• REQUIRED WORK: Line by line, please look for the word "What" in the following records, then copy each line you find it in.

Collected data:
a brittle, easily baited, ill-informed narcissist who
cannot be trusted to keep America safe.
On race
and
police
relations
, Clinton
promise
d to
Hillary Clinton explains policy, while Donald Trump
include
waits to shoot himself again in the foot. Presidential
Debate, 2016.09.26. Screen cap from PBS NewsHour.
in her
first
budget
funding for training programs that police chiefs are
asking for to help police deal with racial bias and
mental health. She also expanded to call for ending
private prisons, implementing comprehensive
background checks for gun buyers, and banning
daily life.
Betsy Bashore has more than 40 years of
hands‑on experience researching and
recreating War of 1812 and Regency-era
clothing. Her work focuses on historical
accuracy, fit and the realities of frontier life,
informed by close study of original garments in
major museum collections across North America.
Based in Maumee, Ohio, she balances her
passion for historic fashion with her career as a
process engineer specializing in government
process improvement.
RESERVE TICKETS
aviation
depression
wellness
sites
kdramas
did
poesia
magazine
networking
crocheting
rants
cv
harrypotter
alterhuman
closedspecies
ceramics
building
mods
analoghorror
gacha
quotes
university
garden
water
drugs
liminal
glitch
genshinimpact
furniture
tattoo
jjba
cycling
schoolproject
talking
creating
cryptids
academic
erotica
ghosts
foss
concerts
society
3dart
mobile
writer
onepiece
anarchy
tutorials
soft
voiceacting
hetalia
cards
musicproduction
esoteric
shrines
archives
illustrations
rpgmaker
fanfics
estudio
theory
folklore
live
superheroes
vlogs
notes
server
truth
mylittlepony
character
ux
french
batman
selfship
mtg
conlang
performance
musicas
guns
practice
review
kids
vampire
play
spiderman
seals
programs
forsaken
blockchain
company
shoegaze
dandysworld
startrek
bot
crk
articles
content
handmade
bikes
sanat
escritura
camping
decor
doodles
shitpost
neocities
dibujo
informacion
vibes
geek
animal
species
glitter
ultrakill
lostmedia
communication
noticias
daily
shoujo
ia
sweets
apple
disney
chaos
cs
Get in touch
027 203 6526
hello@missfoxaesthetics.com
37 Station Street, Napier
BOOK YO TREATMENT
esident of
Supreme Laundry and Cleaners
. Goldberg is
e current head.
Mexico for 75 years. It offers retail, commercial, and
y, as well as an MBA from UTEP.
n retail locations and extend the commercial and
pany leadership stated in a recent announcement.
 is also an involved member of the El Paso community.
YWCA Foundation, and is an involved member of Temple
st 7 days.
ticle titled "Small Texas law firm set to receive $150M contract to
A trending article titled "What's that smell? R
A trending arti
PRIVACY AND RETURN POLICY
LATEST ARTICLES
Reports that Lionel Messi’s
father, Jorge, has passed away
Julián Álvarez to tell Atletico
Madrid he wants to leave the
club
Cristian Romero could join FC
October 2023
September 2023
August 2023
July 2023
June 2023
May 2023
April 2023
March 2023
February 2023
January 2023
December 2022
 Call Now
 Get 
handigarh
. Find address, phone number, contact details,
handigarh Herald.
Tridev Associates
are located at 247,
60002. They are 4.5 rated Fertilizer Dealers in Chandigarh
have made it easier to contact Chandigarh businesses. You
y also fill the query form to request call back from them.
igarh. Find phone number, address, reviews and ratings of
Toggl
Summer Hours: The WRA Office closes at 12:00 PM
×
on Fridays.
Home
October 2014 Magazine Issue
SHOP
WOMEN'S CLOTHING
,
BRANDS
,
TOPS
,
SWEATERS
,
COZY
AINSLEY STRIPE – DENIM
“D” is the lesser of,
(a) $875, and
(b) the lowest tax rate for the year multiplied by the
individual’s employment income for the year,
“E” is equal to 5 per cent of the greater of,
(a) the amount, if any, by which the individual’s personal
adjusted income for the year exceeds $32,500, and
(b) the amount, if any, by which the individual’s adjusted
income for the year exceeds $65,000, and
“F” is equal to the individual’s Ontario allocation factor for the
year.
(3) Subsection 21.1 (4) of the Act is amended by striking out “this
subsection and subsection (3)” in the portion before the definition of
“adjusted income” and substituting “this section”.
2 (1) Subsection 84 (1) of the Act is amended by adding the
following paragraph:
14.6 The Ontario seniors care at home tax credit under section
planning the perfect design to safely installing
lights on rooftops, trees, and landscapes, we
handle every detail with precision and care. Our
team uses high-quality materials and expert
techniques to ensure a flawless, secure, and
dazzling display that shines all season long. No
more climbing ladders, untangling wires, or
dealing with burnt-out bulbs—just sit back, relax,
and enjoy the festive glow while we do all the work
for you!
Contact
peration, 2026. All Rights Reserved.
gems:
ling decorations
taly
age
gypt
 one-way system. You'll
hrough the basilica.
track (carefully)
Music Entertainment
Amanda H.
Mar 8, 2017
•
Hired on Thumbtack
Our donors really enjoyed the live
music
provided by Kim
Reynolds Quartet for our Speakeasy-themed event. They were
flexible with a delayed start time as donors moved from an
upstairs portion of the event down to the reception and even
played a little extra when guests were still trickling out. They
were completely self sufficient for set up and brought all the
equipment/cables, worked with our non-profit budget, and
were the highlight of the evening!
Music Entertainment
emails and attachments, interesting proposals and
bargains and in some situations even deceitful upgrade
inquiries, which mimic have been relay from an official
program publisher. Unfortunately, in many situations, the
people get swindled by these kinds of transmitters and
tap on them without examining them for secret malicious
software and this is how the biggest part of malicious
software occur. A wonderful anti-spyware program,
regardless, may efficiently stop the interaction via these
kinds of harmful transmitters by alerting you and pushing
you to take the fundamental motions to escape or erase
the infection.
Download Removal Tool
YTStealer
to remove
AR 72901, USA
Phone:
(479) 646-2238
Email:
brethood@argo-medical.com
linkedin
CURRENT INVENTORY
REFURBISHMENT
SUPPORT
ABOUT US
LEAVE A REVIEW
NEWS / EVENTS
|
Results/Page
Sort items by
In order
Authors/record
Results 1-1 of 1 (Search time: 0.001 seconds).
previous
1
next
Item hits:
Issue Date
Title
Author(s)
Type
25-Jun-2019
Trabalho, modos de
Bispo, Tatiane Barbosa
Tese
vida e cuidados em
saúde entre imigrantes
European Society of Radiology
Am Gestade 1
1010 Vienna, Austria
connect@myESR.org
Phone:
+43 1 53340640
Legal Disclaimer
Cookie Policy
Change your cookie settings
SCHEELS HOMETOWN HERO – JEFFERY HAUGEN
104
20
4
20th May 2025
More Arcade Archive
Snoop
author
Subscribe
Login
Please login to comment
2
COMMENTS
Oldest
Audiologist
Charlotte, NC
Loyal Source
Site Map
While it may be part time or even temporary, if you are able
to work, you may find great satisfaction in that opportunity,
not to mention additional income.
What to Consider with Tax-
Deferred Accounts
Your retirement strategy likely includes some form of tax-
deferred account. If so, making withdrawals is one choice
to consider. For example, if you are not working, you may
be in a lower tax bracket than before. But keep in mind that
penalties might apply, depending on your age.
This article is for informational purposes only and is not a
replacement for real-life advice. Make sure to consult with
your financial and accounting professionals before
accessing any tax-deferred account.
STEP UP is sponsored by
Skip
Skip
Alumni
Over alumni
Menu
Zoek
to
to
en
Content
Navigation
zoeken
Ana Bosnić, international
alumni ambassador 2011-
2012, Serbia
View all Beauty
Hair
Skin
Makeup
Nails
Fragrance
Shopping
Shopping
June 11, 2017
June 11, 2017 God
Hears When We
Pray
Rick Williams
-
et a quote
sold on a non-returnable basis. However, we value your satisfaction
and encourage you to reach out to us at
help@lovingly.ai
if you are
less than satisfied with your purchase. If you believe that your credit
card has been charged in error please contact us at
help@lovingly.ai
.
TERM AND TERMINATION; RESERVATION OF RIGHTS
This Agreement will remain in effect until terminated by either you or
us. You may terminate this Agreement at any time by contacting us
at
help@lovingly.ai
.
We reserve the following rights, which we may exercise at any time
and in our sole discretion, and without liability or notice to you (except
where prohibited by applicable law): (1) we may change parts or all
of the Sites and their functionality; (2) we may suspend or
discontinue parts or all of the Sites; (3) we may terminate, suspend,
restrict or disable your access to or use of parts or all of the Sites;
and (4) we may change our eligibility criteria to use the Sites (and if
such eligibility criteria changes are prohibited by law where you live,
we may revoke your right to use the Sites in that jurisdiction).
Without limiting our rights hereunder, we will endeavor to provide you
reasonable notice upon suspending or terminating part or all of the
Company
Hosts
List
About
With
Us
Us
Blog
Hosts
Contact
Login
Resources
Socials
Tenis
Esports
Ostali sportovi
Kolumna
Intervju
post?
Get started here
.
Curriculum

• ANSWER FOR THIS EXERCISE:
A trending article titled "What's that smell? R
What to Consider with Tax-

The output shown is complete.